What this task involves> Which lines of the data hold the word "Soja"? Copy all of them.

Data section>
┌────────

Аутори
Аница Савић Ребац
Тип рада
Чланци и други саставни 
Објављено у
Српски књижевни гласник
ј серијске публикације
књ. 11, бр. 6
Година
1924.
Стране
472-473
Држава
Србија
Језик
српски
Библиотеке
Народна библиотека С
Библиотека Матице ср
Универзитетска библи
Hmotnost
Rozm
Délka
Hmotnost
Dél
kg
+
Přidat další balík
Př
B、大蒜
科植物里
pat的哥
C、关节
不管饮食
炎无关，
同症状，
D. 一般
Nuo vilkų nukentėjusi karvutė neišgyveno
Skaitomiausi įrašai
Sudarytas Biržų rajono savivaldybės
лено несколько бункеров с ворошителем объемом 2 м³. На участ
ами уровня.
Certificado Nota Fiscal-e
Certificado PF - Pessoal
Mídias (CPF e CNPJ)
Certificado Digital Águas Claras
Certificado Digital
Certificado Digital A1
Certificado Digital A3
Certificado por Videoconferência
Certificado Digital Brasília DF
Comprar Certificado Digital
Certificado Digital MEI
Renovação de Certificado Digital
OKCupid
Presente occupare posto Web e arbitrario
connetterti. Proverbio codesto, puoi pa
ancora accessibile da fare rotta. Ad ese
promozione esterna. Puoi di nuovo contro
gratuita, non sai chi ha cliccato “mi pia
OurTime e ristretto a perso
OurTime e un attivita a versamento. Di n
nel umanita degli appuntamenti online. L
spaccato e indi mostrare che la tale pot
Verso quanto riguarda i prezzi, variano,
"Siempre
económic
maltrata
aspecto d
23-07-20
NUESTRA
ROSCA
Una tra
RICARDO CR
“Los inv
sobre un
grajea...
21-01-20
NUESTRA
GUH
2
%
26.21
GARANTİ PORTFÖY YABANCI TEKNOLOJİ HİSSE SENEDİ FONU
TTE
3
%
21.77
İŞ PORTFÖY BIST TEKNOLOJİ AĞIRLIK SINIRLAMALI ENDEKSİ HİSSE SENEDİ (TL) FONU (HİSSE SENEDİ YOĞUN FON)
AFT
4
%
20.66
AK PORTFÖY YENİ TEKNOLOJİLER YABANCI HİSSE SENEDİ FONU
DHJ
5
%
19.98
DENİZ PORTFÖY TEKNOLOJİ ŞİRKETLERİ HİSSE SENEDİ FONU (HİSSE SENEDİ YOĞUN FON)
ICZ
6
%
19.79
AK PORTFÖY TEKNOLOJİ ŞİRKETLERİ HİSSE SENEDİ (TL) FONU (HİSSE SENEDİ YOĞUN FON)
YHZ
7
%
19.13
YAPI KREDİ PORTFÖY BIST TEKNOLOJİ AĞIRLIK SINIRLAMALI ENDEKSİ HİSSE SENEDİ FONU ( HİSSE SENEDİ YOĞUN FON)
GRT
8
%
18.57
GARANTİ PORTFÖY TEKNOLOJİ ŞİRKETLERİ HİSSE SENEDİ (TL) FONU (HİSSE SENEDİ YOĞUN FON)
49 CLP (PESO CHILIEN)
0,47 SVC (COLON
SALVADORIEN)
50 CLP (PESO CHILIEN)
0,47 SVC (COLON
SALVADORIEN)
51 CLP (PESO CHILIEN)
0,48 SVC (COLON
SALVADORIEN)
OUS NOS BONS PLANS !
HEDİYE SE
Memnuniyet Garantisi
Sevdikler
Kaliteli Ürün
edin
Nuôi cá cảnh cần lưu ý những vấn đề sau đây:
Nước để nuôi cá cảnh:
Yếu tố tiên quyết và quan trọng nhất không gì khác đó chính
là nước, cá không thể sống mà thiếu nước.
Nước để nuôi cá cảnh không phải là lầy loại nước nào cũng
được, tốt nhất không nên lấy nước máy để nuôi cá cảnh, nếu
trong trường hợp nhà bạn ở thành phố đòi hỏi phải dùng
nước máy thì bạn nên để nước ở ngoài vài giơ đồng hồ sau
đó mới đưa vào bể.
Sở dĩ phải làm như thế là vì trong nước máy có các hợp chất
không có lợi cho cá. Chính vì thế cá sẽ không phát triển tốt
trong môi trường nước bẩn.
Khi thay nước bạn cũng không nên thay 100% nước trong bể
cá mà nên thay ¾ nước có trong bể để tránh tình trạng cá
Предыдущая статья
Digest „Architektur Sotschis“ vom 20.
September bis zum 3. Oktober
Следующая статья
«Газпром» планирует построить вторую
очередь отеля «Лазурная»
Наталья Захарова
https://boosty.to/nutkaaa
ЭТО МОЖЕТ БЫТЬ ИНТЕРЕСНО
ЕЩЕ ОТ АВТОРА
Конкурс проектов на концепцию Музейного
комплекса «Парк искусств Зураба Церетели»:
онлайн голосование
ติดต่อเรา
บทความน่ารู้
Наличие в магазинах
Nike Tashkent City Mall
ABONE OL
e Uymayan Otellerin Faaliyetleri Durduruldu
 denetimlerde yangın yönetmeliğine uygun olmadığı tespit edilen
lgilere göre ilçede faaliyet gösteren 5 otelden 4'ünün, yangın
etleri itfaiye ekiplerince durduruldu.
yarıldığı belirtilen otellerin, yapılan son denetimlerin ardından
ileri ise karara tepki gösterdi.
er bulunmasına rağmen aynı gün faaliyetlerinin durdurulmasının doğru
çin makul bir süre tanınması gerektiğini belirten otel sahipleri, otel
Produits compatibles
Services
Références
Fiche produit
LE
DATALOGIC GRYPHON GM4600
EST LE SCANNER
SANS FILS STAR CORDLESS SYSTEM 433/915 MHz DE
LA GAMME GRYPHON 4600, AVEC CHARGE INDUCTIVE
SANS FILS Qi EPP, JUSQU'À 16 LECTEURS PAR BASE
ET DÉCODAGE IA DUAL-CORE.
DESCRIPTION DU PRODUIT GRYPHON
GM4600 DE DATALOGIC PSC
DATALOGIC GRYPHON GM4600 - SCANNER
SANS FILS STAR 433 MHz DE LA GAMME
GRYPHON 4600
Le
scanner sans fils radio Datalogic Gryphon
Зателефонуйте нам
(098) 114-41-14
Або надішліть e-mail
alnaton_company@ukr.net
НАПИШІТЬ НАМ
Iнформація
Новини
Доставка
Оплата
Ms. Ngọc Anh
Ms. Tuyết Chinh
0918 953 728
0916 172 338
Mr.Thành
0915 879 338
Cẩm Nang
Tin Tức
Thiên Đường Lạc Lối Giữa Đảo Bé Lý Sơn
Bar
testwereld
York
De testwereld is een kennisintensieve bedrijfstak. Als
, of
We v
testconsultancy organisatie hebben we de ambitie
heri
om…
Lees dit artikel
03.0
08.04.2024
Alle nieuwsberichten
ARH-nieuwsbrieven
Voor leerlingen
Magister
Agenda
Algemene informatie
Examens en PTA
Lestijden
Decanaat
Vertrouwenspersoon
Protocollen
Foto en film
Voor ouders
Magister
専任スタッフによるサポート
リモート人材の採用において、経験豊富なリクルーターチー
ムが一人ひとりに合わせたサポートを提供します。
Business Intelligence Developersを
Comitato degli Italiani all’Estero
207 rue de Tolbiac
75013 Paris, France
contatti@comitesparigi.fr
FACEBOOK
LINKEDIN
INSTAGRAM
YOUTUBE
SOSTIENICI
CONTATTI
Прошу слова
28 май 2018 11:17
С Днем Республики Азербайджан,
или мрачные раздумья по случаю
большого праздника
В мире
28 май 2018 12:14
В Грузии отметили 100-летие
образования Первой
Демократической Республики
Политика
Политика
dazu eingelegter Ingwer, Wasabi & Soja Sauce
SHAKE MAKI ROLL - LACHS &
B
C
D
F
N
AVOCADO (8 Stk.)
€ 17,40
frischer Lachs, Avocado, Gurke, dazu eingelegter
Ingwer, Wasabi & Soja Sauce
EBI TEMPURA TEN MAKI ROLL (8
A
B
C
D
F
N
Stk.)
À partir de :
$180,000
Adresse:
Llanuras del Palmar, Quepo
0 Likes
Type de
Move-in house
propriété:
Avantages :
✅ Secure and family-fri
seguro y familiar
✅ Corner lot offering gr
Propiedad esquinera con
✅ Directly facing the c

└────────

Answer space>
dazu eingelegter Ingwer, Wasabi & Soja Sauce
Ingwer, Wasabi & Soja Sauce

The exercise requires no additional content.